Dave is back, with a follow-up to his Mercury-winning debut album (2019’s Psychodrama), the epic We’re All Alone in This Together. If his highly acclaimed debut was notable for its political energy and the serious, socially-conscious tone, WAAITT extends the project, offering a more obliquely political version of that signature social commentary that is more tonally eclectic than its predecessor while still packing lyrical punches.

Having sat with the album for a few days, I’ve found ‘Three Rivers’ the cleverest and most affecting (by which I mean it’s my most-played) track. Here he connects the Windrush scandal (“They’re deporting our people and it makes me sick / Because they were broken by the country they came to fix”) to the global political chaos caused by imperialist governance and corrupt leadership, both now and historically. ‘Three Rivers’ also has sonic resonances with that old Immortal Technique track ‘Dance with the Devil’, using a similar instrumental sample – this surely can’t be coincidental, as the themes of corruption and oppression from a system you once found liberating surely run through both songs. I also love the reflections on the way the past shapes your experience of the present in the title track ‘We’re All Alone’ – Dave reflects here on success and the role of family and community in shaping who we become (“What’s the point of being rich / When your family ain’t?’ he asks). My final top track is ‘Both Sides of a Smile’, a moody romantic Romeo and Juliet inspired epic written with James Blunt.

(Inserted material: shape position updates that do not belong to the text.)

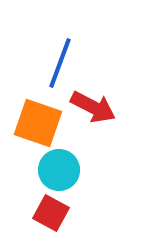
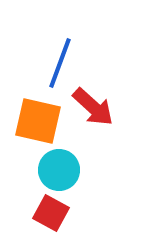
red arrow: rotated 15 degrees clockwise
orange square: moved 2 px up; rotated 6 degrees counterclockwise
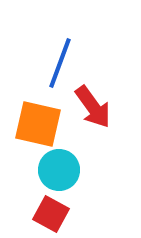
red arrow: rotated 12 degrees clockwise
orange square: moved 3 px down
red square: moved 1 px down
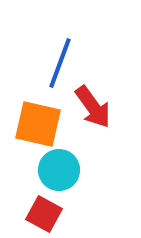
red square: moved 7 px left
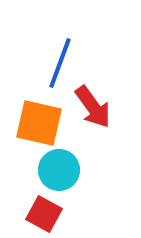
orange square: moved 1 px right, 1 px up
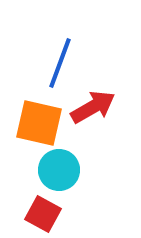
red arrow: rotated 84 degrees counterclockwise
red square: moved 1 px left
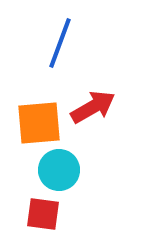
blue line: moved 20 px up
orange square: rotated 18 degrees counterclockwise
red square: rotated 21 degrees counterclockwise
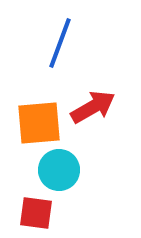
red square: moved 7 px left, 1 px up
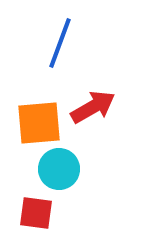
cyan circle: moved 1 px up
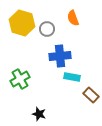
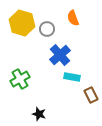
blue cross: moved 1 px up; rotated 35 degrees counterclockwise
brown rectangle: rotated 21 degrees clockwise
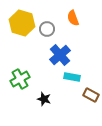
brown rectangle: rotated 35 degrees counterclockwise
black star: moved 5 px right, 15 px up
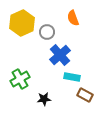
yellow hexagon: rotated 20 degrees clockwise
gray circle: moved 3 px down
brown rectangle: moved 6 px left
black star: rotated 24 degrees counterclockwise
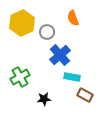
green cross: moved 2 px up
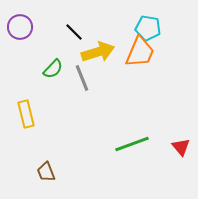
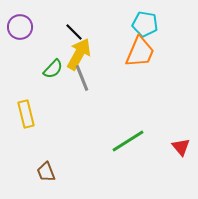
cyan pentagon: moved 3 px left, 4 px up
yellow arrow: moved 19 px left, 2 px down; rotated 44 degrees counterclockwise
green line: moved 4 px left, 3 px up; rotated 12 degrees counterclockwise
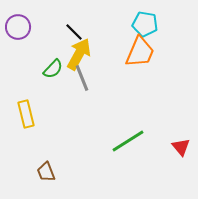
purple circle: moved 2 px left
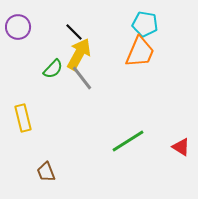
gray line: rotated 16 degrees counterclockwise
yellow rectangle: moved 3 px left, 4 px down
red triangle: rotated 18 degrees counterclockwise
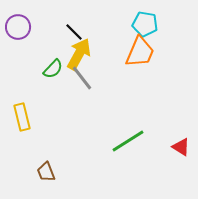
yellow rectangle: moved 1 px left, 1 px up
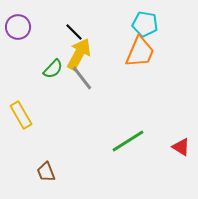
yellow rectangle: moved 1 px left, 2 px up; rotated 16 degrees counterclockwise
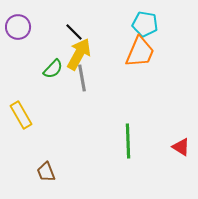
gray line: rotated 28 degrees clockwise
green line: rotated 60 degrees counterclockwise
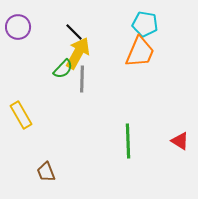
yellow arrow: moved 1 px left, 1 px up
green semicircle: moved 10 px right
gray line: moved 1 px down; rotated 12 degrees clockwise
red triangle: moved 1 px left, 6 px up
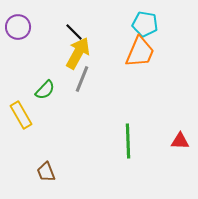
green semicircle: moved 18 px left, 21 px down
gray line: rotated 20 degrees clockwise
red triangle: rotated 30 degrees counterclockwise
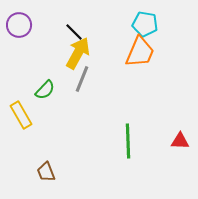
purple circle: moved 1 px right, 2 px up
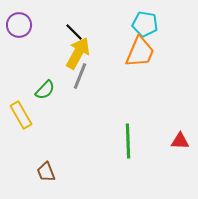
gray line: moved 2 px left, 3 px up
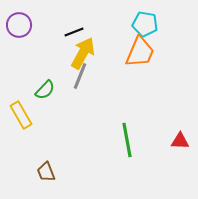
black line: rotated 66 degrees counterclockwise
yellow arrow: moved 5 px right
green line: moved 1 px left, 1 px up; rotated 8 degrees counterclockwise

Dave is, of course, now well established as a more-or-less household name (at least, if my family is anything to go by – by 1pm on the day of this album release I had already been sent five text messages by my siblings over Whatsapp with favourite track picks, including a video of my brother and six-month old nephew dancing along to the bouncy, dextrous ‘System’), this album secures his status as the voice of a generation of young Londoners, putting the personal into the political and making sense of the current social chaos with his signature wit.